**REQUIRED ACTION**
What is needed here is each entry reproduced exactly, without its pictures.
::: INPUT DATA
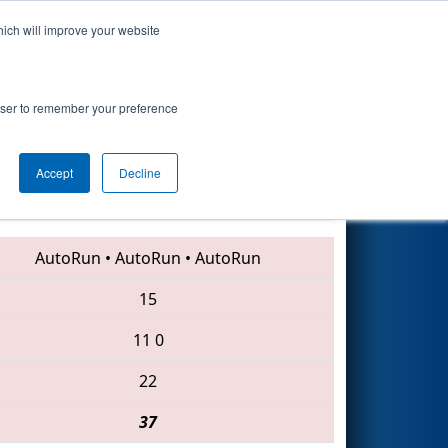
hich will improve your website
Search
rowser to remember your preference
Accept
Decline
461 • 135 • 3947
AutoRun
•
AutoRun
•
AutoRun
15
11
0
22
37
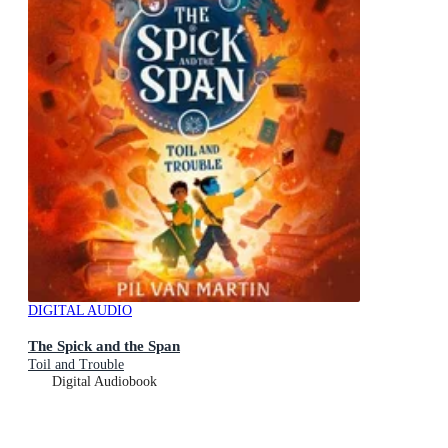
DIGITAL AUDIO
The Spick and the Span
Toil and Trouble
Digital Audiobook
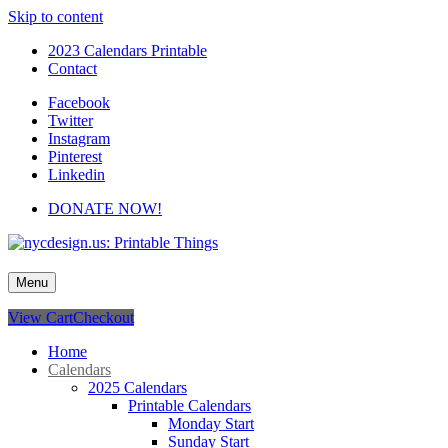
Skip to content
2023 Calendars Printable
Contact
Facebook
Twitter
Instagram
Pinterest
Linkedin
DONATE NOW!
nycdesign.us: Printable Things
Calendars, Cards, Wallpapers & More.
Menu
View Cart
Checkout
Home
Calendars
2025 Calendars
Printable Calendars
Monday Start
Sunday Start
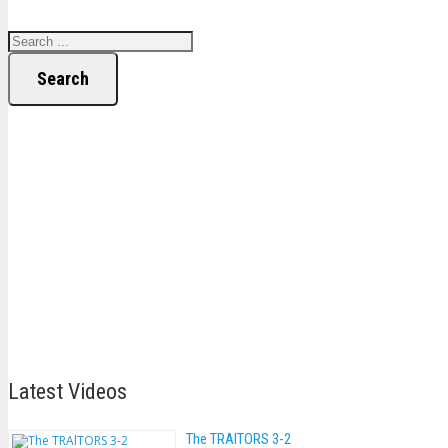
Search
Latest Videos
The TRAlTORS 3-2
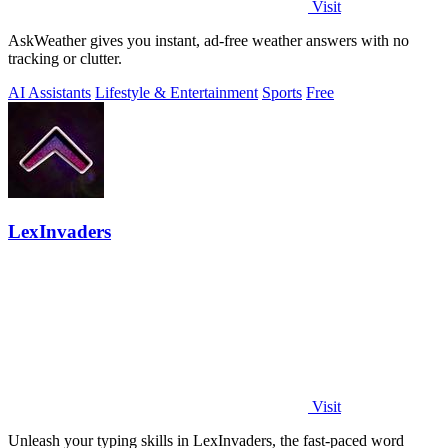
Visit
AskWeather gives you instant, ad-free weather answers with no
tracking or clutter.
AI Assistants
Lifestyle & Entertainment
Sports
Free
LexInvaders
Visit
Unleash your typing skills in LexInvaders, the fast-paced word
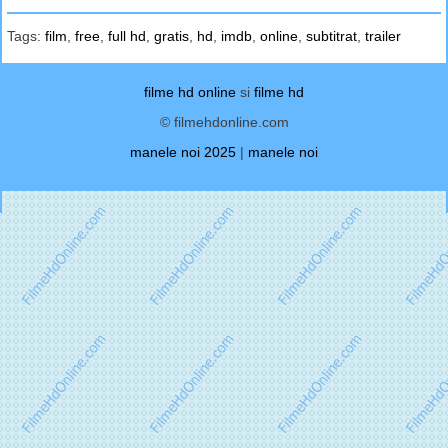
Tags:
film
,
free
,
full hd
,
gratis
,
hd
,
imdb
,
online
,
subtitrat
,
trailer
filme hd online
si
filme hd
© filmehdonline.com
manele noi 2025
|
manele noi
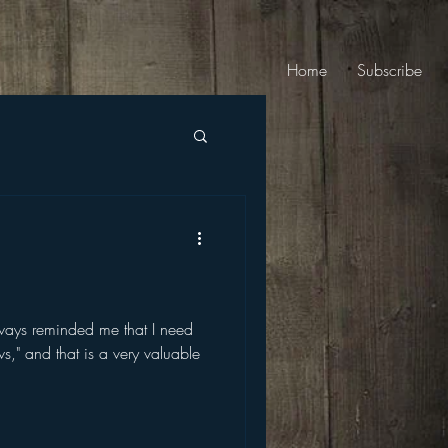
Home
Subscribe
lways reminded me that I need
ws," and that is a very valuable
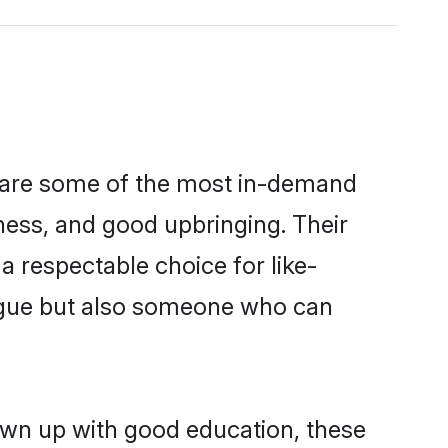
n are some of the most in-demand
ess, and good upbringing. Their
 respectable choice for like-
ngue but also someone who can
own up with good education, these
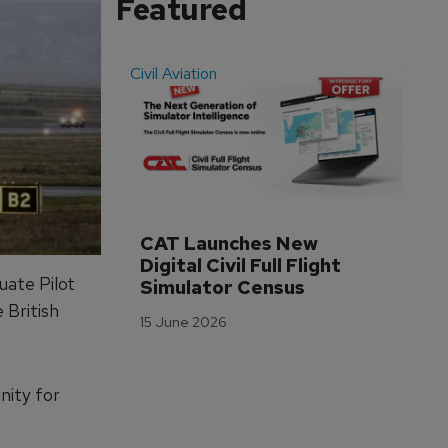
Featured
Civil Aviation
Even
CAT Launches New 
WA
Digital Civil Full Flight 
Ha
uate Pilot
Simulator Census
Im
Wo
 British
15 June 2026
Tr
3 M
nity for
::::::
**WRITTEN ANSWER**
hich will improve your website
Search
rowser to remember your preference
Accept
Decline
461 • 135 • 3947
AutoRun
•
AutoRun
•
AutoRun
15
11
0
22
37
DIGITAL AUDIO
The Spick and the Span
Toil and Trouble
Digital Audiobook
Skip to content
2023 Calendars Printable
Contact
Facebook
Twitter
Instagram
Pinterest
Linkedin
DONATE NOW!
nycdesign.us: Printable Things
Calendars, Cards, Wallpapers & More.
Menu
View Cart
Checkout
Home
Calendars
2025 Calendars
Printable Calendars
Monday Start
Sunday Start
Search
Latest Videos
The TRAlTORS 3-2
Visit
AskWeather gives you instant, ad-free weather answers with no
tracking or clutter.
AI Assistants
Lifestyle & Entertainment
Sports
Free
LexInvaders
Visit
Unleash your typing skills in LexInvaders, the fast-paced word
Tags:
film
,
free
,
full hd
,
gratis
,
hd
,
imdb
,
online
,
subtitrat
,
trailer
filme hd online
si
filme hd
© filmehdonline.com
manele noi 2025
|
manele noi
Home
Subscribe
lways reminded me that I need
ws," and that is a very valuable
n are some of the most in-demand
ess, and good upbringing. Their
 respectable choice for like-
ngue but also someone who can
own up with good education, these
Featured
Civil Aviation
Even
CAT Launches New 
WA
Digital Civil Full Flight 
Ha
uate Pilot
Simulator Census
Im
Wo
 British
15 June 2026
Tr
3 M
nity for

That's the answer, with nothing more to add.